Reprodução gráfica das camadas de impressão do cérebro 3D (Imagem: Cell Stem Cell/Captura de tela)

Vantagens e aplicações do cérebro 3D

Um dos pesquisadores e coautor do estudo, o professor de neurociência da Su-Chun Zhang, revelou que mesmo quando a equipe imprimiu partes e células diferentes do cérebro, elas ainda puderam se comunicar entre si.

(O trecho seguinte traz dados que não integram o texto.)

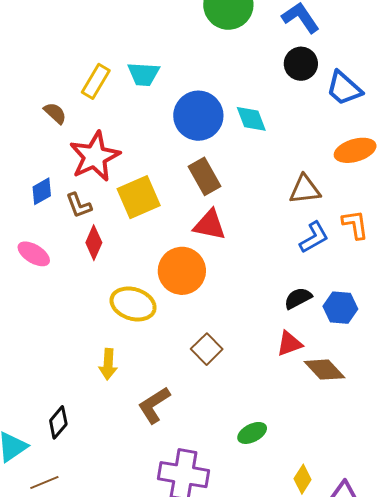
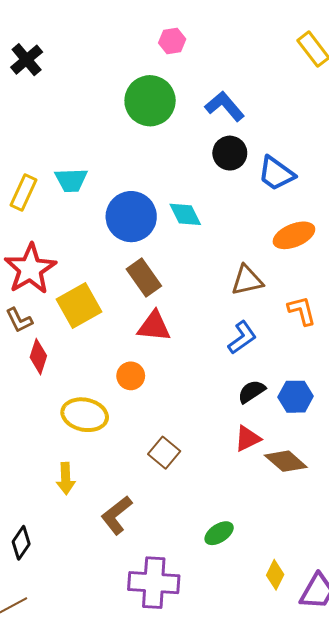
blue L-shape: (314, 237) -> (242, 338), moved
orange circle: (182, 271) -> (131, 376), size x0.6

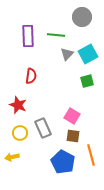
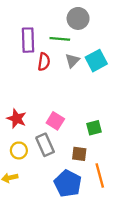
gray circle: (82, 17) -> (78, 18), moved
red semicircle: (31, 76) -> (44, 62), moved
green square: (87, 81) -> (94, 128), moved
pink square: (72, 116) -> (55, 121), moved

Entenda as vantagens e as aplicações desse benefício:

  • Para ele, uma das vantagens disso é a capacidade de produzir qualquer tipo de neurônio a qualquer momento, podendo juntá-los da forma que quiserem para entender o funcionamento do órgão.
  • Isso permite estudar como as células do cérebro se comunicam entre si, inclusive em órgãos afetados por doenças neurológicas, como o Alzheimer e o Parkinson.
  • O cérebro 3D também pode ser usado como “cobaia” para testar medicamentos e tratamentos para as doenças.
  • De acordo com o site Neoscope, o melhor disso tudo é que a bioimpressora usada no projeto está disponível comercialmente, podendo ser adquirida e usada por outras instituições que queiram fazer seu próprio cérebro 3D.